Antivenom Production in Mexico

Three Mexican companies compete in this enterprise: Instituto Biocion, Inosan Biopharma, and BIRMEX, all headquartered in Mexico. They are aided by research conducted at the Institute of Biotechnology at Mexico’s National Autonomous University (UNAM), which houses a large herpetarium with over 60 species of venomous snakes from around the world. Each pharmaceutical company runs its own horse farms. One farm, the Ojo de Agua Ranch in Puebla, has over 160 Criollo horses; its work has received much publicity, but the production process appears similar throughout the industry.

The snakes are “milked” for their venom by electrical stimulation or by carefully guiding them to bite down on the porous cover of a specialized sterilized container. The venom naturally flows from the venom glands into the container and then is stored in vials for injection. Horses are injected with small doses of venom from multiple types of venomous snakes for approximately six months or until the antibodies produced in reaction to the venom reach a designated concentration. The horses are then periodically bled, removing several liters of blood. The antibody-rich plasma is separated from the rest of the blood, and the blood without the plasma is transfused back into the same horse. If you have ever donated blood or received a blood transfusion, you know that, except for the initial needle prick, this is a painless procedure.

Up to this point, antivenom production is carried out in much the same way it has been for over a century. However, the collected horse serum naturally contains, in addition to the desirable antibodies, components to which humans are allergic. So pharmaceutical companies conduct research and develop processes for ridding the serum of components that produce negative reactions in humans. The process has reached the point where the ever-vigilant US FDA has approved several products.

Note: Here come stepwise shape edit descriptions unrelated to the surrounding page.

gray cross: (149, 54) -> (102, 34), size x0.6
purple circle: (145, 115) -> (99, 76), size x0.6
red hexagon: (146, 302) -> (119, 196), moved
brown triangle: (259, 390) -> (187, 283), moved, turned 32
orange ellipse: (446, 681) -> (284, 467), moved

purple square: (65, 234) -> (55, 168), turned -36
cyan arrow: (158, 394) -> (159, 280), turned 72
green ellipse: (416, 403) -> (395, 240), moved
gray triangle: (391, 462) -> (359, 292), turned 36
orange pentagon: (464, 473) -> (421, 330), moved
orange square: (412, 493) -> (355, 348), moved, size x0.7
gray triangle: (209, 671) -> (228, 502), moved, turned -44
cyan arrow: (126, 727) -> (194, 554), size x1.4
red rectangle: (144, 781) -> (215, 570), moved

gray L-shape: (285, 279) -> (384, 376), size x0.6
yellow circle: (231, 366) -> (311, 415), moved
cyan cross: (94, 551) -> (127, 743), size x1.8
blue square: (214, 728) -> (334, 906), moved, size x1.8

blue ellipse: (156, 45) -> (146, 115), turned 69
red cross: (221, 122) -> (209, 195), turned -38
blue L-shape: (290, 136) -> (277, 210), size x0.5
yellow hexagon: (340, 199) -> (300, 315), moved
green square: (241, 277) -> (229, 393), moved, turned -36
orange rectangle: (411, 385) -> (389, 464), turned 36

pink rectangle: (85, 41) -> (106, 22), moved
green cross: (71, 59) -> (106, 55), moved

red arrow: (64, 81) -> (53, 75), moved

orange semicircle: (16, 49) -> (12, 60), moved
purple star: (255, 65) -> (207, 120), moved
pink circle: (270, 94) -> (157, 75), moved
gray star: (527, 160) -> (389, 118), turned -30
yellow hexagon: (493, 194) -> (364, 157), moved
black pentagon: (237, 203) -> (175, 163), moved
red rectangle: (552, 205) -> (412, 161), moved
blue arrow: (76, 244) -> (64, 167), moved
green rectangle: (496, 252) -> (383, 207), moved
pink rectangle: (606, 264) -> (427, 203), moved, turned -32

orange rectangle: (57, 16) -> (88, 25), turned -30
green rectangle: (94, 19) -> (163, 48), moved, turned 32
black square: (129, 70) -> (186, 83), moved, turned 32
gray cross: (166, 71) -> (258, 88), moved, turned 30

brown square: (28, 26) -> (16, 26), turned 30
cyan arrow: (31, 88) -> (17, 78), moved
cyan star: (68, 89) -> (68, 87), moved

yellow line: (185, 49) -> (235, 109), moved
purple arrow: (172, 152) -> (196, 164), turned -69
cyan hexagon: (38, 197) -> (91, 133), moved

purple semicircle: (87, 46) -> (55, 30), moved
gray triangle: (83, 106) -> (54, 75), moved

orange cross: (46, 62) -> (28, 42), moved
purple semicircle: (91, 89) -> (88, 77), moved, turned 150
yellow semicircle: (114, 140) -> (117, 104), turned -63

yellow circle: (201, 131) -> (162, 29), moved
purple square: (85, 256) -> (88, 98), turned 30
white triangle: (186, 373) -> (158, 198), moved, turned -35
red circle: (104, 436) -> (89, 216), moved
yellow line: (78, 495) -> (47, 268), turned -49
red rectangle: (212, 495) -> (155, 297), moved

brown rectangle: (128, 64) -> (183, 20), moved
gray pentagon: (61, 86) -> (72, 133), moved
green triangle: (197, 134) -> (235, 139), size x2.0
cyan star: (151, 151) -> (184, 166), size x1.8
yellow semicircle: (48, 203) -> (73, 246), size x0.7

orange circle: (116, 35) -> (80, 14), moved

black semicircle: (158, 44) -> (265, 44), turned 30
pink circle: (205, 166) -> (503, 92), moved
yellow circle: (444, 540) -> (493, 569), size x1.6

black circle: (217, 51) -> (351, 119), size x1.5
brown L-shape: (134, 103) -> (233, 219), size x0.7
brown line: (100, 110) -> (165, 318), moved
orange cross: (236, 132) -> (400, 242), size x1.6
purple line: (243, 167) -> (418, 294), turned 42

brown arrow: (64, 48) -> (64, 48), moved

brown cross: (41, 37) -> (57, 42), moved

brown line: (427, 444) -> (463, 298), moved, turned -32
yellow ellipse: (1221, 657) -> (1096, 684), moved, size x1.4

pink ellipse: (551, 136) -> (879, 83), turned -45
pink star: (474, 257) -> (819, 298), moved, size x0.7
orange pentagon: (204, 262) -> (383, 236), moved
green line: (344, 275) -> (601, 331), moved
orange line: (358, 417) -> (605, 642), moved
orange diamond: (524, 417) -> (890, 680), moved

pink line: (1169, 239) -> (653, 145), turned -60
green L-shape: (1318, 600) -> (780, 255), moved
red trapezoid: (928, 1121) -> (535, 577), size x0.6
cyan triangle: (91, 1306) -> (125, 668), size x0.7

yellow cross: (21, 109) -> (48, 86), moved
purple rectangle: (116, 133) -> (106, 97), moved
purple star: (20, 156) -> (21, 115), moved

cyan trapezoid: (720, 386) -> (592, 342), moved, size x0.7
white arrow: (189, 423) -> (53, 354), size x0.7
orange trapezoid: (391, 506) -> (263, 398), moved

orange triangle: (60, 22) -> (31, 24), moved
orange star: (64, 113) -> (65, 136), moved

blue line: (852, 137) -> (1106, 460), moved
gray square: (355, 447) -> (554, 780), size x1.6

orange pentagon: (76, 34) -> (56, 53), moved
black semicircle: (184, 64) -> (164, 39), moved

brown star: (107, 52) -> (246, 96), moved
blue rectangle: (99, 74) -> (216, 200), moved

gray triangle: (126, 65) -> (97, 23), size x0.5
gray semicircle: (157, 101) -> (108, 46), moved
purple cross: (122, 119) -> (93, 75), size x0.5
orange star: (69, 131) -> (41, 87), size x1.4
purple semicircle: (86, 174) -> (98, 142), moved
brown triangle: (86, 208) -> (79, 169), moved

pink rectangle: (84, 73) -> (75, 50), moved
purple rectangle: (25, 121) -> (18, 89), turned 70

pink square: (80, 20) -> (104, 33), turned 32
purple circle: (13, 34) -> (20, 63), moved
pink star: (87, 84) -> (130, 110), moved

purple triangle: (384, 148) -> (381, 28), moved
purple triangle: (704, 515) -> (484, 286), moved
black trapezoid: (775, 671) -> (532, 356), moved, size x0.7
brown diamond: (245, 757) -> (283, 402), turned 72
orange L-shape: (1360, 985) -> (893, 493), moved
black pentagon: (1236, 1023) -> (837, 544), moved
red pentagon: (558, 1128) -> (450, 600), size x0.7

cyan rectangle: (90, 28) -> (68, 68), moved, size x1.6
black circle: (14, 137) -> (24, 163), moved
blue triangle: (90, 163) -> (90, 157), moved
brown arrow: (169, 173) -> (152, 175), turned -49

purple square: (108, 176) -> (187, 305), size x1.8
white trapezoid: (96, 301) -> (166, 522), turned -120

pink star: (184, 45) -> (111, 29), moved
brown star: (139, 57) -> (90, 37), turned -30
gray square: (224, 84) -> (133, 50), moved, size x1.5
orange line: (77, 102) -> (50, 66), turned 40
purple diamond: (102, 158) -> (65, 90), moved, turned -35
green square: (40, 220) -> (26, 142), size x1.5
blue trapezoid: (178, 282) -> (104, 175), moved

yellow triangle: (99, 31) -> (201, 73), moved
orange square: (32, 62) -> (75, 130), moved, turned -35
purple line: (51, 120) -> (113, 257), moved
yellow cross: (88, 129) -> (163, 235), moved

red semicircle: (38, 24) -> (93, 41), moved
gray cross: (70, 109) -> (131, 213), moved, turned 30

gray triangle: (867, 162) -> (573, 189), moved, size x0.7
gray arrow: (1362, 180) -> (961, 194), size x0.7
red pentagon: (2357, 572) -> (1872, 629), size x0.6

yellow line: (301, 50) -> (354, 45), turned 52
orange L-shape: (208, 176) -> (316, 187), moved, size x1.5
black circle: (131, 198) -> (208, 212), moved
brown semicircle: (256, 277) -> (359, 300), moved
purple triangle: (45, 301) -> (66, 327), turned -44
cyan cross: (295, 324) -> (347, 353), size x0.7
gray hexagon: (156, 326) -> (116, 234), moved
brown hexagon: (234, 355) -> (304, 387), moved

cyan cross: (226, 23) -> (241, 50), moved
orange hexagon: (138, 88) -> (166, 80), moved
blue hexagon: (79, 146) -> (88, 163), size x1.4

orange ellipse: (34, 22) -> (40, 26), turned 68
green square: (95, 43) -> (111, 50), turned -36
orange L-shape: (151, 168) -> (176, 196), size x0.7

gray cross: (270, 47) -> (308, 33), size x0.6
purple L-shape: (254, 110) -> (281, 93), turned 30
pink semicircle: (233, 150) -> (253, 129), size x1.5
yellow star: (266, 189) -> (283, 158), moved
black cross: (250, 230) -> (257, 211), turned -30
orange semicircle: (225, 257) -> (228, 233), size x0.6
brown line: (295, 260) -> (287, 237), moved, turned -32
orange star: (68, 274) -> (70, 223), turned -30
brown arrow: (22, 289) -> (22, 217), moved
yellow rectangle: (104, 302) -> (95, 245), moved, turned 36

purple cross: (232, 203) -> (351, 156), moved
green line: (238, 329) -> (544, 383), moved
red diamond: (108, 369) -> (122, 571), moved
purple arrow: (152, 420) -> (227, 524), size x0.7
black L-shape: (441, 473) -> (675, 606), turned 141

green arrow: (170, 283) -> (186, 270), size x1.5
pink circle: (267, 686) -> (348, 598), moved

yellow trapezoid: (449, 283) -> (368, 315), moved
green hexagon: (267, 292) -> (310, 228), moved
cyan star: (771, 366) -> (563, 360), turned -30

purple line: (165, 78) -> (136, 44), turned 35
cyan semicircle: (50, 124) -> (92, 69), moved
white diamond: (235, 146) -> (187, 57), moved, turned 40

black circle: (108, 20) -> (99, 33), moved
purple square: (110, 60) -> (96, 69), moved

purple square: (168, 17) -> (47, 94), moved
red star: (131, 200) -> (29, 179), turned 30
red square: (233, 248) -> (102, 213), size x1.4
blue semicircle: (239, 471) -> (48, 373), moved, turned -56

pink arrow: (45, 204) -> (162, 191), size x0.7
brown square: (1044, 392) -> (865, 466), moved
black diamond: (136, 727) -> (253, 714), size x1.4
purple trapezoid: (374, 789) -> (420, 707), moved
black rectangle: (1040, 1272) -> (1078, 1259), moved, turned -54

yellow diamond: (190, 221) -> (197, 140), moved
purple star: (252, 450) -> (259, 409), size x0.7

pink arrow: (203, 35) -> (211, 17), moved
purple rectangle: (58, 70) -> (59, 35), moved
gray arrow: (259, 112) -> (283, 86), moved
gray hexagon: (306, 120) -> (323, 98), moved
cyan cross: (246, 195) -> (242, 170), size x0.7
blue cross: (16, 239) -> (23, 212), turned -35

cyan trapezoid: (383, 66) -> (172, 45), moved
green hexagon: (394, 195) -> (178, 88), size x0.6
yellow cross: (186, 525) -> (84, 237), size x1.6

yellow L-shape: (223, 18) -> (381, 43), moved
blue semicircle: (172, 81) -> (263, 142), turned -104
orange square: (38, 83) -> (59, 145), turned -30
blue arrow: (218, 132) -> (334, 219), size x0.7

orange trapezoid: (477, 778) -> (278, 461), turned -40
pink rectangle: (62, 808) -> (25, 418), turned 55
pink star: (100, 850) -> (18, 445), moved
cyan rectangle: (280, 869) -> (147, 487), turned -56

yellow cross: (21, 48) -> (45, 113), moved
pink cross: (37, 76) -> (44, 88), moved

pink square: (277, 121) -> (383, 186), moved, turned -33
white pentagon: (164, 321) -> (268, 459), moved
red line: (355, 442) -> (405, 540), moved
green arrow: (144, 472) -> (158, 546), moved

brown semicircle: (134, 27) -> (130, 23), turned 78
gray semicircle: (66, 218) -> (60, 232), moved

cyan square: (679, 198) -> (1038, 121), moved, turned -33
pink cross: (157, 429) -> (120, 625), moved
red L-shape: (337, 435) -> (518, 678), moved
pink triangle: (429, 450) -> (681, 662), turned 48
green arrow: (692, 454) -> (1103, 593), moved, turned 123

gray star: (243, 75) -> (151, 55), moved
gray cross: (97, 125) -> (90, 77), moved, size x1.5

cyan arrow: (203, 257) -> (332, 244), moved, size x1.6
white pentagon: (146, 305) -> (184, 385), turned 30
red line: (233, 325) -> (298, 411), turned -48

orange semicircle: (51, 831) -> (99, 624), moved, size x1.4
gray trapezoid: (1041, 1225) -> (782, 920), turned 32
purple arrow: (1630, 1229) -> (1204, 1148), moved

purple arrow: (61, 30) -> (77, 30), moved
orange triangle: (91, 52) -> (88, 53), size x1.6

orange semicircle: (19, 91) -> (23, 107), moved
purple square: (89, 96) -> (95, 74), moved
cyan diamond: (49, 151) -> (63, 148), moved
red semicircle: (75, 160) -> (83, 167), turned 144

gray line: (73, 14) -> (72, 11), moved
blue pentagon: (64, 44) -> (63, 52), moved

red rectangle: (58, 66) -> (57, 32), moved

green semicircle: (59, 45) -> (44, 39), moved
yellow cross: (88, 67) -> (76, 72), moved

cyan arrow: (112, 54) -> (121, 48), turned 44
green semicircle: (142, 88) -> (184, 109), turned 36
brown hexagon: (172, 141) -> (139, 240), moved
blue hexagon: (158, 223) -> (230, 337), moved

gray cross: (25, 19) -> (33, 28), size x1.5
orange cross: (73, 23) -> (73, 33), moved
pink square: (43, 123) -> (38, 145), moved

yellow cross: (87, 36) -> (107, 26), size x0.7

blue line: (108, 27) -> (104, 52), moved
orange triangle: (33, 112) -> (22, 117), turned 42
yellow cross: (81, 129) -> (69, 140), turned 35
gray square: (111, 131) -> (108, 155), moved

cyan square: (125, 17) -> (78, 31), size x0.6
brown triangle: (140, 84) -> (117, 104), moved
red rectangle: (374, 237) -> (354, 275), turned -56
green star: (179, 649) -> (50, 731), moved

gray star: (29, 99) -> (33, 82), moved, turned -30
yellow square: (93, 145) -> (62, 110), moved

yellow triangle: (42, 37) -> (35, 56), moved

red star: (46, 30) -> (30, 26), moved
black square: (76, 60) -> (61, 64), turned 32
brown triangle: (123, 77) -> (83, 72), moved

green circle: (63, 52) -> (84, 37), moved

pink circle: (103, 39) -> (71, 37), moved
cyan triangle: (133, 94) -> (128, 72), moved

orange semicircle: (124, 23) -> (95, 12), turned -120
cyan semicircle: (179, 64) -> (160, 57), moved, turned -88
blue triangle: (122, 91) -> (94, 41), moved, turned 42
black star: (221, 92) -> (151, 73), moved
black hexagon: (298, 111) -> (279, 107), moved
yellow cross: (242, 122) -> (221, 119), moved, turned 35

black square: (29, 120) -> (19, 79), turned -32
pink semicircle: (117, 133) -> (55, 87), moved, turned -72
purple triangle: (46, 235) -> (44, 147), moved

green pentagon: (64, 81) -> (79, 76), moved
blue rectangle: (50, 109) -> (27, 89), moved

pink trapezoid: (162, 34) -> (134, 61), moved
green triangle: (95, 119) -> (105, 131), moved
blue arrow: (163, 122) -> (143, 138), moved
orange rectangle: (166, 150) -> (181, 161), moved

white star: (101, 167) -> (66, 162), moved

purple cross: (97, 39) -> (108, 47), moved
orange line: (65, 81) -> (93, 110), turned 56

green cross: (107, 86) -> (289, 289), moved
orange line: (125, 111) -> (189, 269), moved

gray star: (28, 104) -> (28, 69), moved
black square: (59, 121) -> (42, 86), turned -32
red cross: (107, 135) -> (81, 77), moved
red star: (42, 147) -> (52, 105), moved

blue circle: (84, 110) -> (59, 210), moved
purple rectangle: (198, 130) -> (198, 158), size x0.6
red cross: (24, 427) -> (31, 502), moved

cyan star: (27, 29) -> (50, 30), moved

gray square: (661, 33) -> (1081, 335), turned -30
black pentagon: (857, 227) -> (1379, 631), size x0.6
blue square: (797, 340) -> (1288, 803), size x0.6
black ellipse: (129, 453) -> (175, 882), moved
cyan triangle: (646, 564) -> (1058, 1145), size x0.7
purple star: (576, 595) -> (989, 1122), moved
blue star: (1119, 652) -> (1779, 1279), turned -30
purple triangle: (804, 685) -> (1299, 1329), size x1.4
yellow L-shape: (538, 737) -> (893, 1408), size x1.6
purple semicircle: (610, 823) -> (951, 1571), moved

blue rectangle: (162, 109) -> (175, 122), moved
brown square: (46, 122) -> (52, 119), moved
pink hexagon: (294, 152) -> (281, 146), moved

Other research being carried out by the current antivenom companies focuses on ways to enhance the shelf life and stability of antivenom medications, ways to standardize the amount of antibodies in a given dose, the mechanism through which the antibodies neutralize the toxicity of the venom, and perhaps in the near future, ways to produce the antivenom antibodies in vitro rather than using horses as an intermediate step. The companies are also studying the possibility of using some components of venom for treating diseases. For more about this, see the article in this issue by Kary Vannice.

Although Mexico is one of the leading countries in the production of antivenom, the best way to deal with venomous snake bites here is to avoid them. Pay attention to signs advising caution on hiking trails. Be aware that construction sites are disturbing indigenous critters and send snakes on the run (actually, a determined slither). And most snakes, venomous or not, are more likely to be on the move in the rain. If you have an encounter of the toxic kind, call for help to rapidly move you to the nearest health clinic and then thank the horse that provided you with lifesaving antibody-rich serum.